Use a reliable device, stable internet, a quiet room and a browser compatible with the assessment platform. Close distracting apps. Keep your invitation email accessible. Have water nearby. Start early enough that you are not racing the deadline. If the platform gives practice examples, complete them seriously. They teach the interface and may prevent avoidable mistakes.

If something goes wrong technically, document it immediately and contact the official support route. Do not keep restarting randomly.

A simple four-hour version

If you only have a few hours, compress the plan. Spend 15 minutes reading the invitation and identifying likely modules. Spend 45 minutes on the most likely ability area. Spend 20 minutes reviewing mistakes. Spend another 30 minutes on a second timed set. Then stop and prepare your environment. This is not ideal, but it is better than unfocused panic.

The mistake many candidates make is trying to “cover everything.” Aon’s assessment ecosystem is broad, and trying to learn every named module in one evening can leave you more confused. A narrow plan is more valuable: one primary test type, one secondary test type, and a clean test-day setup.

How to choose what not to practise

If your role is heavily numerical, do not spend most of the evening on personality questionnaires. If your role is customer-facing and the invitation mentions judgement or scenarios, do not spend all your time on abstract patterns. If the invitation includes a named challenge, prioritise that challenge. Good last-minute preparation is partly the art of ignoring lower-probability content.
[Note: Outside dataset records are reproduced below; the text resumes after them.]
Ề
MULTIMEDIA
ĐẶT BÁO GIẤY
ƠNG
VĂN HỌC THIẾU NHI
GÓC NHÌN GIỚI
You should also avoid over-practising the easiest thing. Candidates often repeat the question type that feels comfortable because it builds confidence. That is pleasant, but it does not fix the bottleneck. Your final practice should target the area most likely to cost you marks.

Final-hour checklist

In the final hour before the assessment, do not start a new heavy study session. Check your device, browser, internet, charger, ID or reference information, invitation email and quiet room. Close unnecessary tabs. Put your phone away unless needed for authentication. Take a short break. Read the instructions carefully when the test begins. A calm candidate who follows the interface rules can outperform a more knowledgeable candidate who rushes the first screen.

Summary 24-hour plan

The best last-day Aon plan is simple: identify likely modules, practise the most relevant skill, time yourself, review mistakes, prepare your environment and rest. You do not need to become perfect overnight. You need to become calmer, faster at the basics, and less likely to lose marks through avoidable errors.
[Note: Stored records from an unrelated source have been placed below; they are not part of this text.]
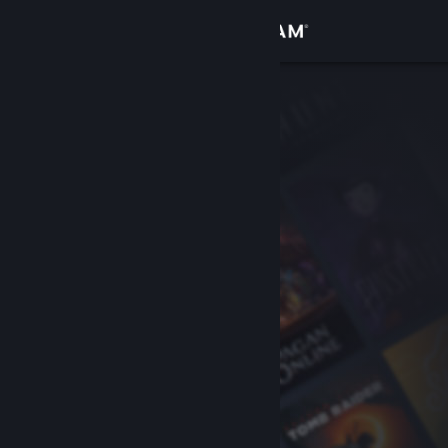
Zaloguj się
Sklep
Społeczność
Informacje
Wsparcie
Zmień język
Pobierz aplikację mobilną Steam
Wersja przeglądarkowa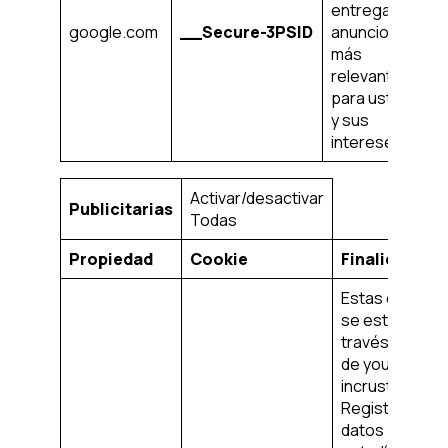
entregar
en
google.com
__Secure-3PSID
anuncios
añ
más
relevantes
para usted
y sus
intereses.
Activar/desactivar
Publicitarias
Todas
Propiedad
Cookie
Finalidad
Estas cookies
se establecen
través de víde
de youtube
incrustados.
Registran los
datos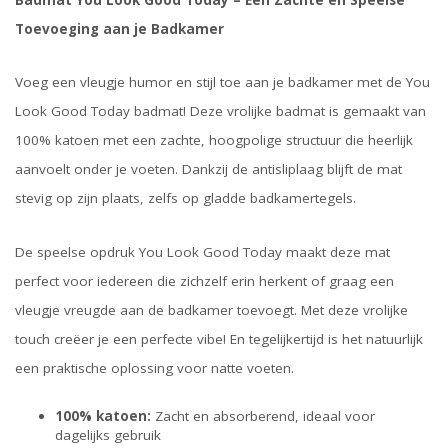
Badmat You Look Good Today – Een Zachte en Speelse
Toevoeging aan je Badkamer
Voeg een vleugje humor en stijl toe aan je badkamer met de You
Look Good Today badmat! Deze vrolijke badmat is gemaakt van
100% katoen met een zachte, hoogpolige structuur die heerlijk
aanvoelt onder je voeten. Dankzij de antisliplaag blijft de mat
stevig op zijn plaats, zelfs op gladde badkamertegels.
De speelse opdruk You Look Good Today maakt deze mat
perfect voor iedereen die zichzelf erin herkent of graag een
vleugje vreugde aan de badkamer toevoegt. Met deze vrolijke
touch creëer je een perfecte vibe! En tegelijkertijd is het natuurlijk
een praktische oplossing voor natte voeten.
100% katoen:
Zacht en absorberend, ideaal voor
dagelijks gebruik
TestSolve should be positioned as a preparation and explanation tool. A candidate can use it to practise sample questions, understand why an answer is correct, review mistakes and build confidence before the real assessment. It should not be positioned as live-test assistance, impersonation, automation or a way to bypass the employer’s assessment rules. Aon and employers may use integrity controls, and candidates should follow the instructions in their invitation.

Related guides and skill hubs

Provider guides

Frequently asked questions

Can I prepare for Aon in 24 hours?

Yes, you can improve readiness in 24 hours by focusing on likely modules, timed practice, mistake review and test-day setup.
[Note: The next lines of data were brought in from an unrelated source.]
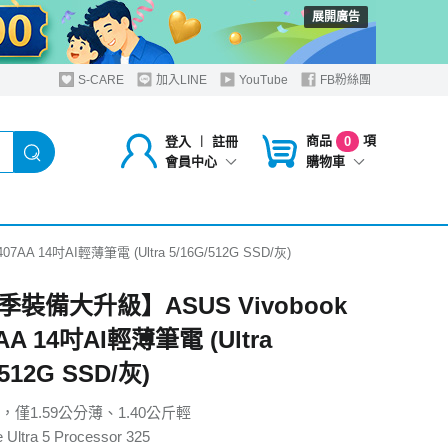
展開廣告
S-CARE
加入LINE
YouTube
FB粉絲團
商品
項
登入
︱
註冊
0
購物車
會員中心
A 14吋AI輕薄筆電 (Ultra 5/16G/512G SSD/灰)
裝備大升級】ASUS Vivobook
AA 14吋AI輕薄筆電 (Ultra
/512G SSD/灰)
僅1.59公分薄、1.40公斤輕
 Ultra 5 Processor 325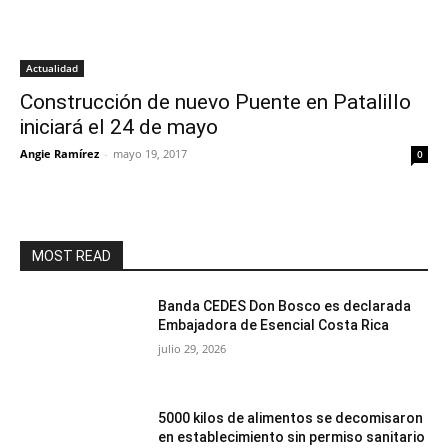
Actualidad
Construcción de nuevo Puente en Patalillo
iniciará el 24 de mayo
Angie Ramírez
-
mayo 19, 2017
0
MOST READ
Banda CEDES Don Bosco es declarada
Embajadora de Esencial Costa Rica
julio 29, 2026
5000 kilos de alimentos se decomisaron
en establecimiento sin permiso sanitario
What should I practise first?

Start with the module most likely for your role: numerical, logical, concentration, planning, working memory, SJT or personality/work-style.

Should I practise every Aon test type?

Not in one day. Prioritise the test types named in your invitation or most relevant to your role.

Is memorising answers useful?

No. Aon items and formats can vary. Practise underlying reasoning skills rather than memorising answers.

How should I use TestSolve?

Use TestSolve on practice questions before the real assessment to understand mistakes and improve your reasoning.